Premier identity management platforms will even allow corporate security teams to adapt login journeys in real-time using digital signals including device, context, user behavior, user choice, analytics, and risk-based factors. The overall security posture of the enterprise will improve by designing purpose-built journeys.
Digital signals, factors and third party integrations for risk, fraud and malware detection can be interconnected to establish a required level of trust. For example, an organization can pre-identify a user’s digital signals such as location, IP address, device type, operating system, and browser type before a username is even collected. As a result, a business using identity management platforms with intelligent authentication will be able to secure the login experience, audit all login events and minimize risks of attacks and data breaches.
DJ: What challenges arise from implementing identity-driven security?
Goodman: Challenges for identity-driven security across all devices creates complex challenges, in fact, IDC forecasts there to be about 41.6 billion connected things by 2025. Organizations that seek to realize the full-fledged benefits of the looming IoT boom must be able to build new and existing customers’ profiles so they can engage across multiple touchpoints, allow employees to use their preferred devices to obtain access to the work environment from anywhere in the world, and leverage existing digital identity data to ensure compliance, customer security and consent.
Integrating into existing and legacy systems is also a major challenge. Modern Identity platforms need to be incredibly accommodating, offering many methods of integration. Whether a system will leverage support of open standards, integration agents, open APIs and SDKs or even drop-in proxies, a modern digital Identity platform must support them all.
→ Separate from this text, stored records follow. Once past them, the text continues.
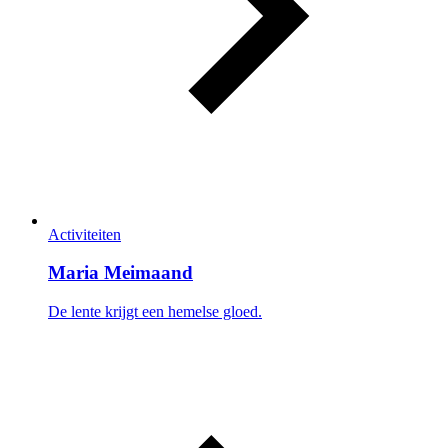
Activiteiten
Maria Meimaand
De lente krijgt een hemelse gloed.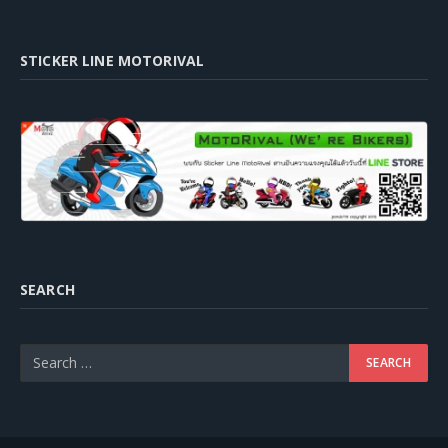
STICKER LINE MOTORIVAL
SEARCH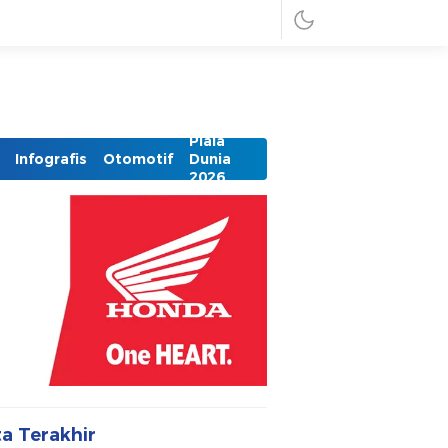
Piala
Infografis
Otomotif
Dunia
2026
ta Terakhir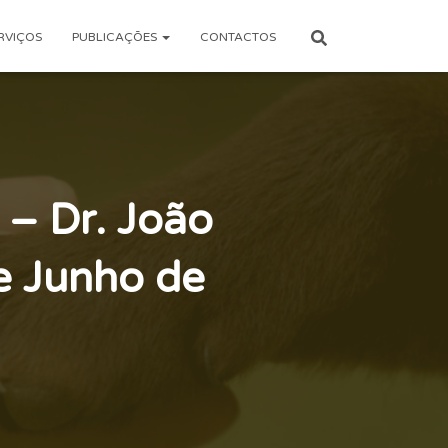
RVIÇOS
PUBLICAÇÕES
CONTACTOS
 – Dr. João
e Junho de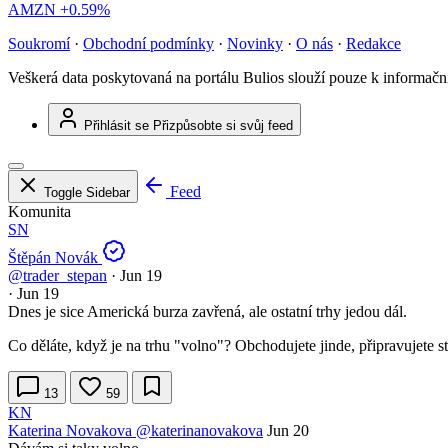
AMZN
+0.59%
Soukromí
·
Obchodní podmínky
·
Novinky
·
O nás
·
Redakce
Veškerá data poskytovaná na portálu Bulios slouží pouze k informač
Přihlásit se
Přizpůsobte si svůj feed
Feed
Toggle Sidebar
Komunita
SN
Štěpán Novák
@trader_stepan
·
Jun 19
·
Jun 19
Dnes je sice Americká burza zavřená, ale ostatní trhy jedou dál.
Co děláte, když je na trhu "volno"? Obchodujete jinde, připravujete 
13
59
KN
Katerina Novakova
@katerinanovakova
Jun 20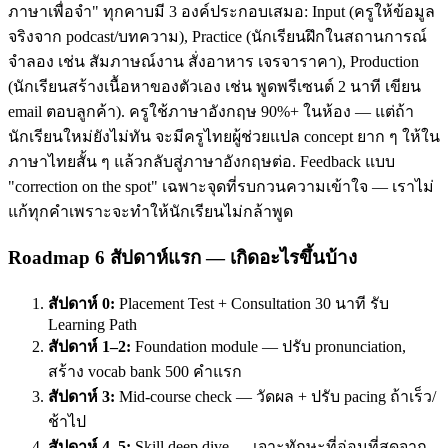
ภาษาเพื่อจำ" ทุกคาบมี 3 องค์ประกอบเสมอ: Input (ครูให้ข้อมูล
จริงจาก podcast/บทความ), Practice (นักเรียนฝึกในสถานการณ์
จำลอง เช่น สัมภาษณ์งาน สั่งอาหาร เจรจาราคา), Production
(นักเรียนสร้างเนื้อหาของตัวเอง เช่น พูดพรีเซนต์ 2 นาที เขียน
email ตอบลูกค้า). ครูใช้ภาษาอังกฤษ 90%+ ในห้อง — แต่ถ้า
นักเรียนใหม่ยังไม่ทัน จะมีครูไทยผู้ช่วยแปล concept ยาก ๆ ให้ใน
ภาษาไทยสั้น ๆ แล้วกลับสู่ภาษาอังกฤษต่อ. Feedback แบบ
"correction on the spot" เฉพาะจุดที่รบกวนความเข้าใจ — เราไม่
แก้ทุกคำเพราะจะทำให้นักเรียนไม่กล้าพูด
Roadmap 6 สัปดาห์แรก — เกิดอะไรขึ้นบ้าง
สัปดาห์ 0:
Placement Test + Consultation 30 นาที รับ
Learning Path
สัปดาห์ 1–2:
Foundation module — ปรับ pronunciation,
สร้าง vocab bank 500 คำแรก
สัปดาห์ 3:
Mid-course check — วัดผล + ปรับ pacing ถ้าเร็ว/
ช้าไป
สัปดาห์ 4–5:
Skill deep dive — เจาะทักษะที่อ่อนที่สุดจาก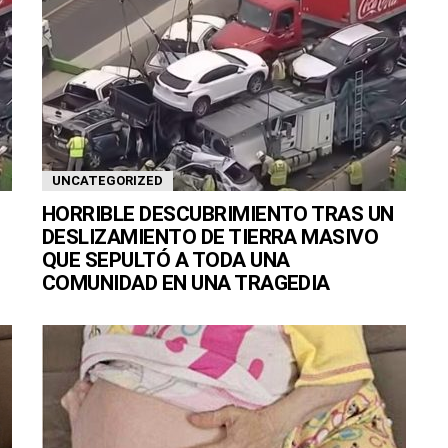
UNCATEGORIZED
HORRIBLE DESCUBRIMIENTO TRAS UN
DESLIZAMIENTO DE TIERRA MASIVO
QUE SEPULTÓ A TODA UNA
COMUNIDAD EN UNA TRAGEDIA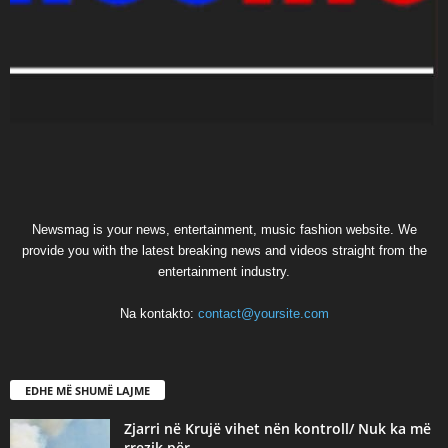
Newsmag is your news, entertainment, music fashion website. We
provide you with the latest breaking news and videos straight from the
entertainment industry.
Na kontakto:
contact@yoursite.com
EDHE MË SHUMË LAJME
Zjarri në Krujë vihet nën kontroll/ Nuk ka më
rrezik për...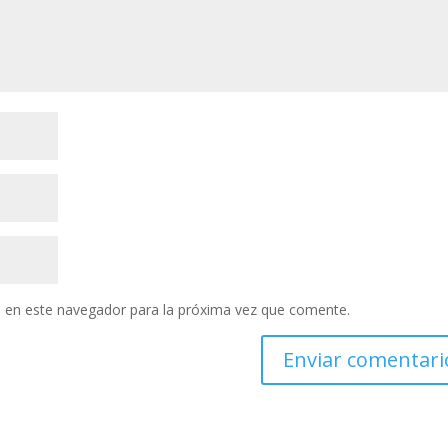
 en este navegador para la próxima vez que comente.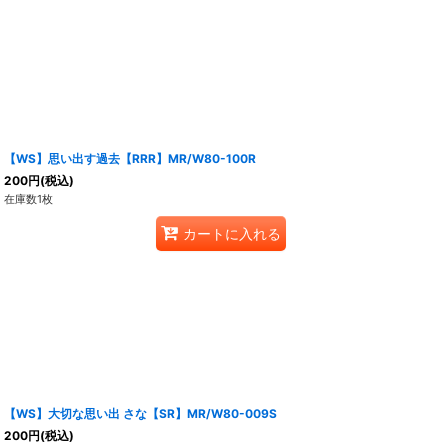
【WS】思い出す過去【RRR】MR/W80-100R
200
円
(税込)
在庫数1枚
カートに入れる
【WS】大切な思い出 さな【SR】MR/W80-009S
200
円
(税込)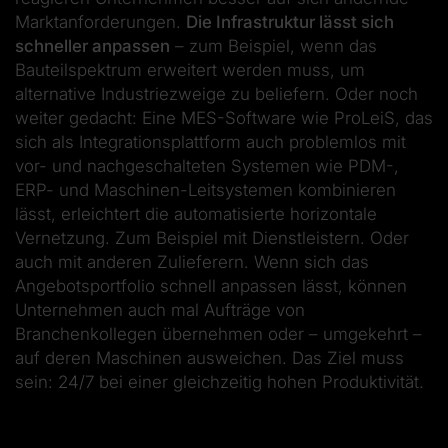
Marktanforderungen.
Die Infrastruktur lässt sich
schneller anpassen
– zum Beispiel, wenn das
Bauteilspektrum erweitert werden muss, um
alternative Industriezweige zu beliefern. Oder noch
weiter gedacht: Eine MES-Software wie ProLeiS, das
sich als Integrationsplattform auch problemlos mit
vor- und nachgeschalteten Systemen wie PDM-,
ERP- und Maschinen-Leitsystemen kombinieren
lässt, erleichtert die automatisierte horizontale
Vernetzung. Zum Beispiel mit Dienstleistern. Oder
auch mit anderen Zulieferern. Wenn sich das
Angebotsportfolio schnell anpassen lässt, können
Unternehmen auch mal Aufträge von
Branchenkollegen übernehmen oder – umgekehrt –
auf deren Maschinen ausweichen. Das Ziel muss
sein: 24/7 bei einer gleichzeitig hohen Produktivität.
DJ: Why is it critical that companies build new and existing consumers’ profiles? What are some best practices for doing this?
Goodman: Building new and existing customers’ profiles is essential since users will be able to access services across a plethora of digital touchpoints. Creating an omnichannel experience to scale with the exponentially increasing number of connected devices must be a priority in order to recognize a consumer across all devices.
By connecting previously siloed areas of the business, companies can ensure that every customer interaction is consistent and personalized. Then, there must be a method in place to onboard customers quickly, such as using social sign-on features that will allow a new user to seamlessly sign up for an account without deterring them from completing their purchase or order. From there, organizations can use progressive profiling methods in order to build returning users’ profiles over time in exchange for value-added offerings.
DJ: What do businesses need to be mindful of in terms of data privacy regulations?
Goodman: Challenges for identity-driven security across all devices are made even more difficult with differing data privacy laws across all verticals and geographical areas. For example, organizations in breach of the EU’s GDPR can be fined up to 4% of annual global turnover or €20 million, depending on whichever amount is greater. Companies will be fined for not having sufficient customer consent to process data or violating the core of Privacy by Design concepts. These concepts can’t be engineered after the fact, they must be inherent in the design of any Digital Identity implementation.
To address these challenges, enterprises will be leveraging vast quantities of employee and user data, so it is critical that organizations have security strategies to proactively thwart malicious and anomalous activity that could potentially result in data exposure on a grand scale.